%%

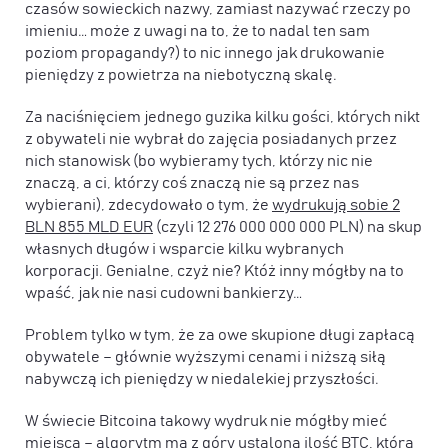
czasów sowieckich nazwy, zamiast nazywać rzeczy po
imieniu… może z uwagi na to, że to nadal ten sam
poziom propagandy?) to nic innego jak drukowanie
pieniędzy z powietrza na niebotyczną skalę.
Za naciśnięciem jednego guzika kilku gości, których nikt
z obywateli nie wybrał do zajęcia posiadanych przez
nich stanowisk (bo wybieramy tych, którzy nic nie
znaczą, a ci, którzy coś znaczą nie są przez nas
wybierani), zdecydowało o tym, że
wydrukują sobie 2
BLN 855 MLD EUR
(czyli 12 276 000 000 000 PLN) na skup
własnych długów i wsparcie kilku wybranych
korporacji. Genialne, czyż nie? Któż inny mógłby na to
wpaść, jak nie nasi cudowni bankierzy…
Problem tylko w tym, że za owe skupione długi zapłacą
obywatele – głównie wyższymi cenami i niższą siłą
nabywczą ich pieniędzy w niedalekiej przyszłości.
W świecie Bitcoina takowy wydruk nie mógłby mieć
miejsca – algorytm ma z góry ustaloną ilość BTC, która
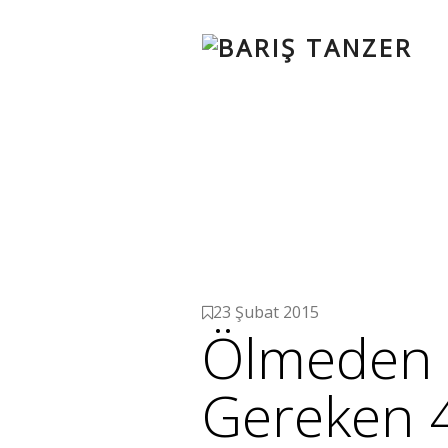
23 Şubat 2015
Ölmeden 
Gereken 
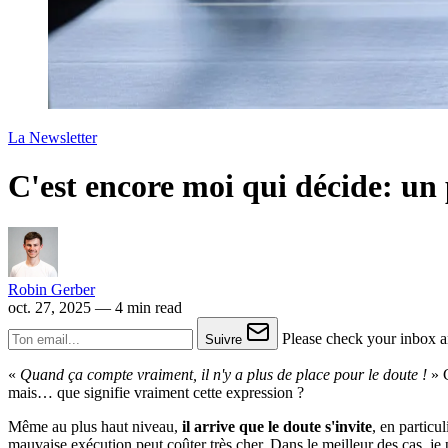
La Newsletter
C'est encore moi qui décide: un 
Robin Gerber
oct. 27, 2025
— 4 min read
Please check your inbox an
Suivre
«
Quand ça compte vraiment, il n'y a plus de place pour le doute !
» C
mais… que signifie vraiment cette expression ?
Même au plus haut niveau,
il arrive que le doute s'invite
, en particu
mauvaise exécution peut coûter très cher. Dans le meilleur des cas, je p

%%
%%

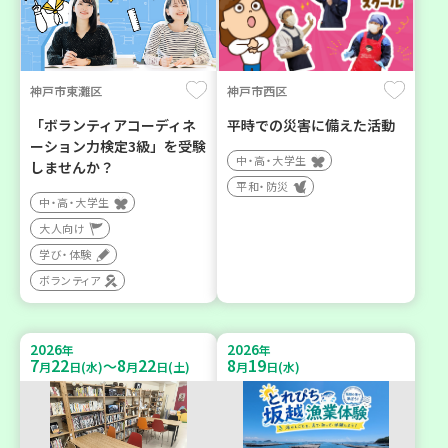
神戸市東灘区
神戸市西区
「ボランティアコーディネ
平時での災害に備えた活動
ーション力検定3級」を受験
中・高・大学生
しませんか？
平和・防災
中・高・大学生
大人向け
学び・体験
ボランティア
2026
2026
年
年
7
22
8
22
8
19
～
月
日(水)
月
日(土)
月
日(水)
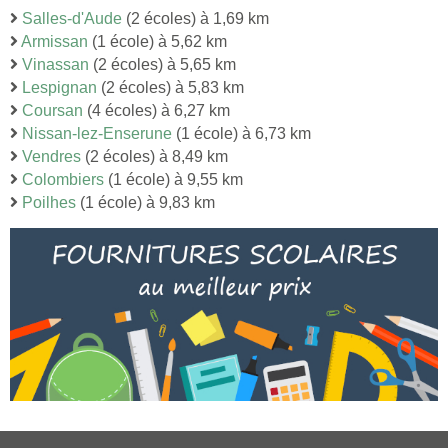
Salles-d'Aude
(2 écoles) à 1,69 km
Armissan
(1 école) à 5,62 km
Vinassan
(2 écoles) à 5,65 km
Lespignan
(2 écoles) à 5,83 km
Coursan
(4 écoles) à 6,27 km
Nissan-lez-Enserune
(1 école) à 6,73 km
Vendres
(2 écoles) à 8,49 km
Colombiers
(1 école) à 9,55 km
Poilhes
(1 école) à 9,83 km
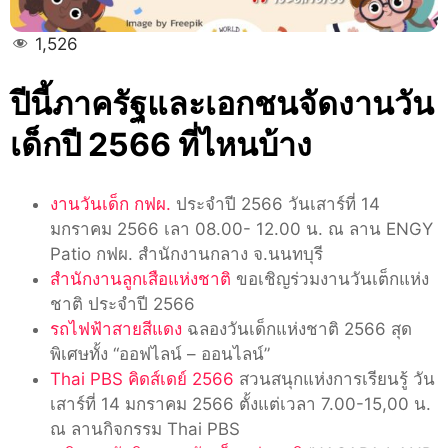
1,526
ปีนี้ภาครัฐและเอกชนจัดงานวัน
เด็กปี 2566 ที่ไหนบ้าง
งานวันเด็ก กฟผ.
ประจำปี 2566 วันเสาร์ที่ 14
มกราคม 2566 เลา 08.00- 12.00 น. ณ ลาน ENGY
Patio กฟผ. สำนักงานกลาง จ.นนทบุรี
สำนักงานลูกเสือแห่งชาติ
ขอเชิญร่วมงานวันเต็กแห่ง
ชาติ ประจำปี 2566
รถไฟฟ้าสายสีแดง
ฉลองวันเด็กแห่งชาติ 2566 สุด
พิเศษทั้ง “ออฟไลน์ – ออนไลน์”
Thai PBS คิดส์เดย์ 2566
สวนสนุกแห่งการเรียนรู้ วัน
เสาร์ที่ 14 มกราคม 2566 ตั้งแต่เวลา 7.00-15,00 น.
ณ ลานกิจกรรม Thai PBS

%%

### What you should do
Give back exactly the lines of the listing above that run from the line with "imieniu… może z" to the line with "miejsca – algorytm", inclusive.

### Exercise result
imieniu… może z uwagi na to, że to nadal ten sam
poziom propagandy?) to nic innego jak drukowanie
pieniędzy z powietrza na niebotyczną skalę.
Za naciśnięciem jednego guzika kilku gości, których nikt
z obywateli nie wybrał do zajęcia posiadanych przez
nich stanowisk (bo wybieramy tych, którzy nic nie
znaczą, a ci, którzy coś znaczą nie są przez nas
wybierani), zdecydowało o tym, że
wydrukują sobie 2
BLN 855 MLD EUR
(czyli 12 276 000 000 000 PLN) na skup
własnych długów i wsparcie kilku wybranych
korporacji. Genialne, czyż nie? Któż inny mógłby na to
wpaść, jak nie nasi cudowni bankierzy…
Problem tylko w tym, że za owe skupione długi zapłacą
obywatele – głównie wyższymi cenami i niższą siłą
nabywczą ich pieniędzy w niedalekiej przyszłości.
W świecie Bitcoina takowy wydruk nie mógłby mieć
miejsca – algorytm ma z góry ustaloną ilość BTC, która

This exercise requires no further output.